Work instruction =
Please find every line in the entries below that contains the string "reduces", and copy it.

Given records =
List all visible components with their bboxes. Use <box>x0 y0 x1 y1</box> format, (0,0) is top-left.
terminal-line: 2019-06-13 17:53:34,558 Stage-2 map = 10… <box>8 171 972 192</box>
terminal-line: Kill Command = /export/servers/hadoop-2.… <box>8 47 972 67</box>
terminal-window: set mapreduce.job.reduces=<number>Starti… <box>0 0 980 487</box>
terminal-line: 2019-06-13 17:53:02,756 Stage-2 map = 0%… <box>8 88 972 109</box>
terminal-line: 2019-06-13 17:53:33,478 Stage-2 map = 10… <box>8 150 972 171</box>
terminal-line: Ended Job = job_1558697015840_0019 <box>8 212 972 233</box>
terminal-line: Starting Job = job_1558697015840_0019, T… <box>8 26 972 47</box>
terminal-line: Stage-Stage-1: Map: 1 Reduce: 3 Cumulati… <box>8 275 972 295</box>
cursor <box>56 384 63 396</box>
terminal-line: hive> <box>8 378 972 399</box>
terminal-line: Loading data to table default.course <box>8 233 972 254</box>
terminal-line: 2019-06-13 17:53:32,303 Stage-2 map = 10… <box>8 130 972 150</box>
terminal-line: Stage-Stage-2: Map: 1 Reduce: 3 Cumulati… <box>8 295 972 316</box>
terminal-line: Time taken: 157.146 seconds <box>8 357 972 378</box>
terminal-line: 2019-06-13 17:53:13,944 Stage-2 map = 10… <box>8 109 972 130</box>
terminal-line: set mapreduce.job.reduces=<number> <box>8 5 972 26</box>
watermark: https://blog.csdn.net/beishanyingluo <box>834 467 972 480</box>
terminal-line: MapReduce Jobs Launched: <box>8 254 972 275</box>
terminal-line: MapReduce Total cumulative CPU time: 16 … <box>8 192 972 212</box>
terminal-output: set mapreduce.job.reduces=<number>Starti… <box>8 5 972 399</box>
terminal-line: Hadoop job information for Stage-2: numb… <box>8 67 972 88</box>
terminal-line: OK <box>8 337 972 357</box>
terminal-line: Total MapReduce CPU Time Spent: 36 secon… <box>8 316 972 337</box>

Result =
terminal-window: set mapreduce.job.reduces=<number>Starti… <box>0 0 980 487</box>
terminal-line: set mapreduce.job.reduces=<number> <box>8 5 972 26</box>
terminal-output: set mapreduce.job.reduces=<number>Starti… <box>8 5 972 399</box>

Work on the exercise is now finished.